What is a Web Client?

      As you know, accessing data from the Internet can be accomplished in several ways. Browsers are one type of Web client that enable you to send requests to a particular Uniform Resource Identifier (URI) and receive the response in a standard format. Browsers are great Web clients for human-readable content; they display the results in HTML format allowing you to read the text and see the images. Performing more advanced tasks such as extracting a stock price from a Web page can be pretty difficult and techniques such as page scraping aren't trivial to implement. So how can applications connect to other applications via the Web?
      The answer to that is the XMLHttpRequest object, which is another kind of Web client. Using this object you can send and receive information to and from a Web resource in various formats, as shown in the following code:
var httpOb = new ActiveXObject("Microsoft.XMLHTTP");

httpOb.Open("POST","", false);
var Ans = httpOb.GetResponseXML();
      The .NET Framework has a request/response model for accessing data from the Internet. Applications that use the request/response model can request data from the Internet in a protocol-agnostic manner—the application works with instances of a Web client (the WebRequest and WebResponse classes), while the details of the request are carried out by protocol-specific descendant classes. The .NET Framework provides a rich class structure for enabling the request/response model. The base classes for that are WebRequest and WebResponse. In my Web client, their descendants—the HTTPWebRequest and HTTPWebResponse classes—play a major role.

A Managed Web Client is Born

      The .NET Framework provides all the goodies you need to have full Web client functionality in the world of managed code, but it doesn't provide a full-featured client that can be reused in your projects, like the XMLHttpRequest object. I decided to wrap some managed classes and create a new managed class with identical behavior to the unmanaged XMLHttpRequest object. It turned out to be easier than I thought.
      In order to write the managed Web client, it's important to understand the common language runtime (CLR) and how to program against it. In addition, understanding the Unified Class Library (UCL) structure is even more important in my case so that I'm able to select the right class for the right job. I won't bore you with the technical details about the structure of the CLR and the exact implementation of the garbage collection, and I won't go through every class of the base classes and explain its interface. Instead I will explain only those classes that are relevant to my implementation of the Web client.
      Take a look at the .NET Framework structure in Figure 1. It provides a schematic overview of the UCL namespace structure. The base classes actually expose the operating system services. For example, the System.IO library enables services such as file streaming, reading, and writing, and the Net library allows you to handle Web requests, Web responses, sockets, and more. On top of it there are the System.Web services which are used to create Web Forms and Web Services, and the System.WindowsForms services which are used to create Windows®-based applications. My application will make extensive use of the System.Net and System.IO libraries for the XMLHttpRequest class.

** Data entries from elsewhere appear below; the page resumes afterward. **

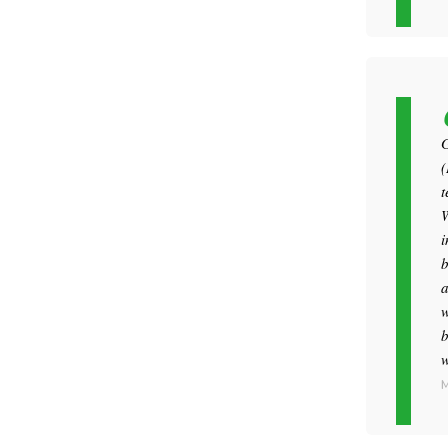
G
(
t
W
i
b
a
w
b
w
M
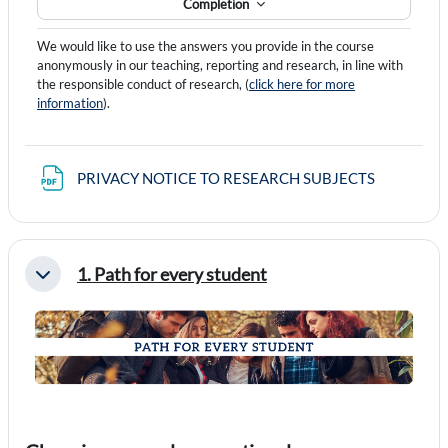
Completion
We would like to use the answers you provide in the course
anonymously in our teaching, reporting and research, in line with
the responsible conduct of research, (
click here for more
information
).
File
PRIVACY NOTICE TO RESEARCH SUBJECTS
1. Path for every student
Collapse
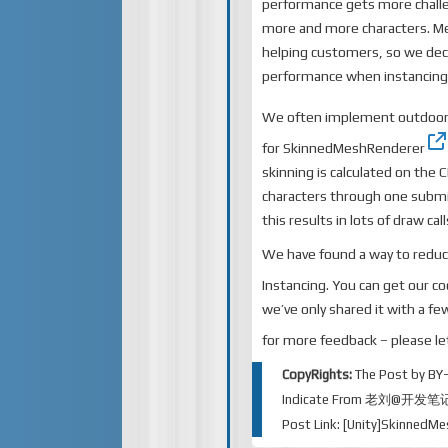
performance gets more challe
more and more characters. Me
helping customers, so we dec
performance when instancing c
We often implement outdoor
for
SkinnedMeshRenderer
skinning is calculated on the 
characters through one submi
this results in lots of draw ca
We have found a way to reduc
Instancing. You can
get our c
we’ve only shared it with a f
for more feedback – please l
CopyRights:
The Post by
BY
Indicate From
老刘@开发笔
Post Link:
[Unity]SkinnedM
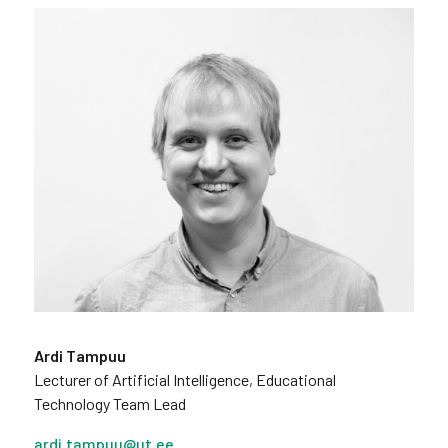
Ardi Tampuu
Lecturer of Artificial Intelligence, Educational
Technology Team Lead
ardi.tampuu@ut.ee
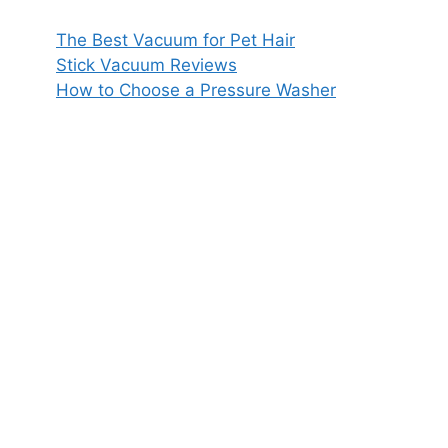
The Best Vacuum for Pet Hair
Stick Vacuum Reviews
How to Choose a Pressure Washer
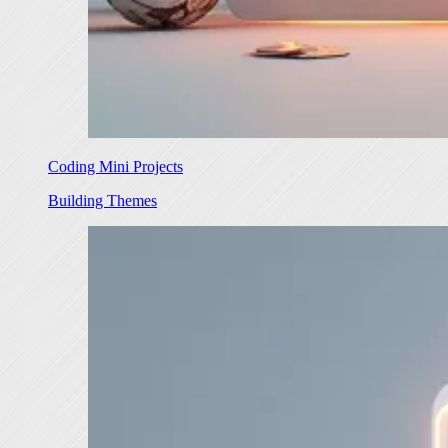
Coding Mini Projects
Building Themes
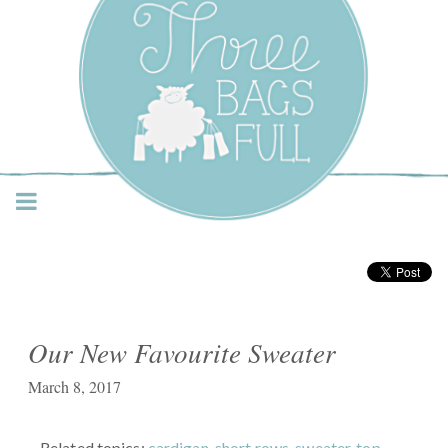
Three Bags Full Yarn
Shop – Vancouver
Our New Favourite Sweater
March 8, 2017
Related topics:
cardigan
,
short rows
,
sweater
,
top-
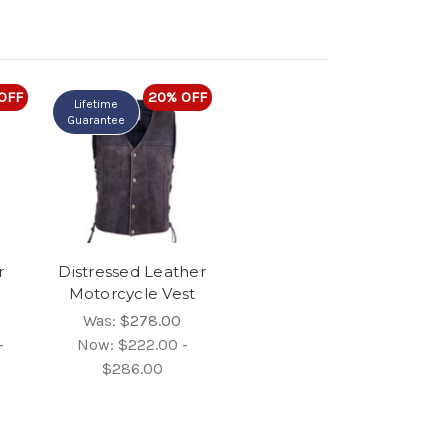
OFF
20% OFF
Lifetime
Guarantee
r
Distressed Leather
Motorcycle Vest
Was:
$278.00
-
Now:
$222.00 -
$286.00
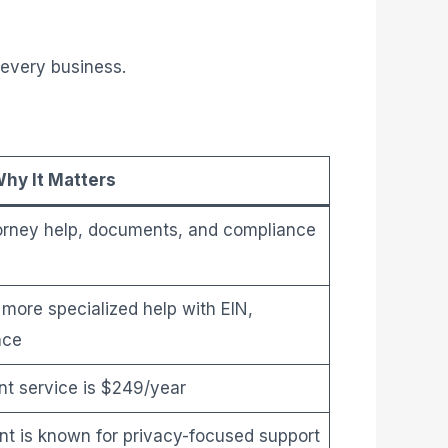
 every business.
hy It Matters
torney help, documents, and compliance
more specialized help with EIN,
nce
t service is $249/year
t is known for privacy-focused support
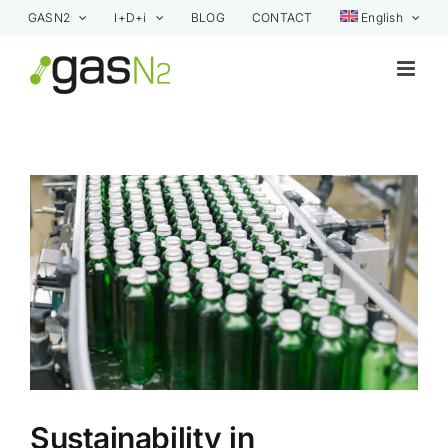
Skip
GASN2
I+D+i
BLOG
CONTACT
English
to
content
View
Larger
Image
Sustainability in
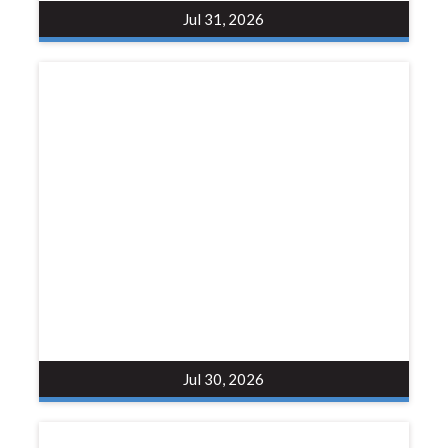
Jul 31, 2026
Jul 30, 2026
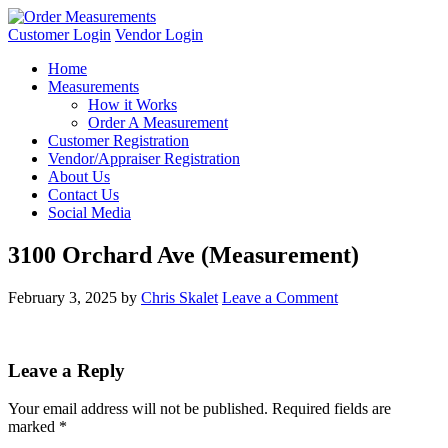
Customer Login
Vendor Login
Home
Measurements
How it Works
Order A Measurement
Customer Registration
Vendor/Appraiser Registration
About Us
Contact Us
Social Media
3100 Orchard Ave (Measurement)
February 3, 2025
by
Chris Skalet
Leave a Comment
Leave a Reply
Your email address will not be published.
Required fields are
marked
*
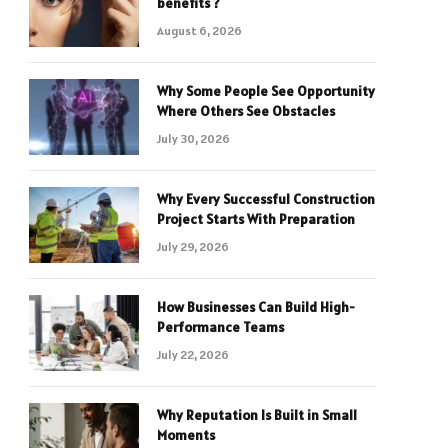
benefits ?
August 6, 2026
Why Some People See Opportunity
Where Others See Obstacles
July 30, 2026
Why Every Successful Construction
Project Starts With Preparation
July 29, 2026
How Businesses Can Build High-
Performance Teams
July 22, 2026
Why Reputation Is Built in Small
Moments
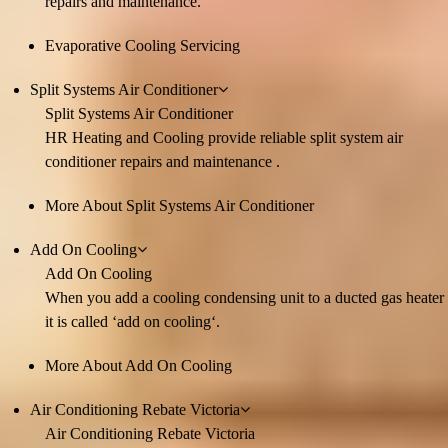
repairs and maintenance.
Evaporative Cooling Servicing
Split Systems Air Conditioner
Split Systems Air Conditioner
HR Heating and Cooling provide reliable split system air
conditioner repairs and maintenance .
More About Split Systems Air Conditioner
Add On Cooling
Add On Cooling
When you add a cooling condensing unit to a ducted gas heater
it is called ‘add on cooling‘.
More About Add On Cooling
Air Conditioning Rebate Victoria
Air Conditioning Rebate Victoria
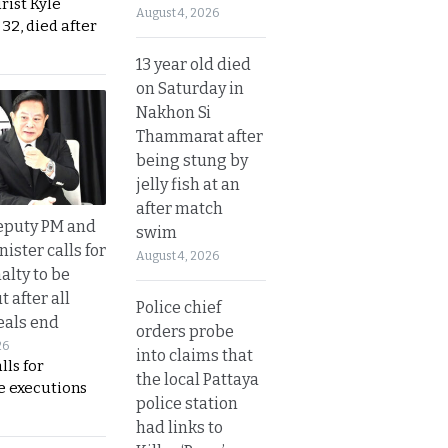
urist Kyle
August 4, 2026
32, died after
13 year old died
on Saturday in
Nakhon Si
Thammarat after
being stung by
jelly fish at an
after match
eputy PM and
swim
nister calls for
August 4, 2026
alty to be
t after all
Police chief
eals end
orders probe
26
into claims that
lls for
the local Pattaya
 executions
police station
had links to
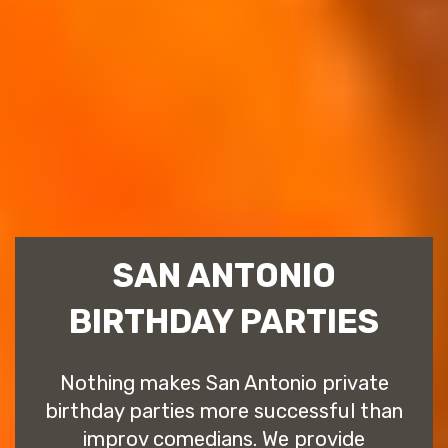
SAN ANTONIO
BIRTHDAY PARTIES
Nothing makes San Antonio private
birthday parties more successful than
improv comedians. We provide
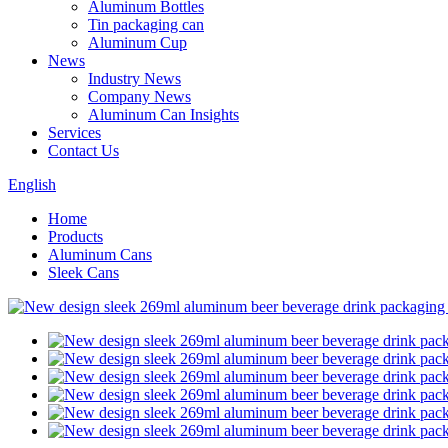
Aluminum Bottles
Tin packaging can
Aluminum Cup
News
Industry News
Company News
Aluminum Can Insights
Services
Contact Us
English
Home
Products
Aluminum Cans
Sleek Cans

Figure 1 The Unified Class Library Structure
Figure 1 The Unified Class Library Structure

      The first task is to create a WebRequest object for a specific network request schema—in my case, HTTP. In order to do that I'll use the System.Net.WebRequest class's CreateDefault method. However, instead of using the returned WebRequest object, I'll typecast it to the HttpWebRequest class, which is actually the HTTP-specific implementation of the WebRequest object.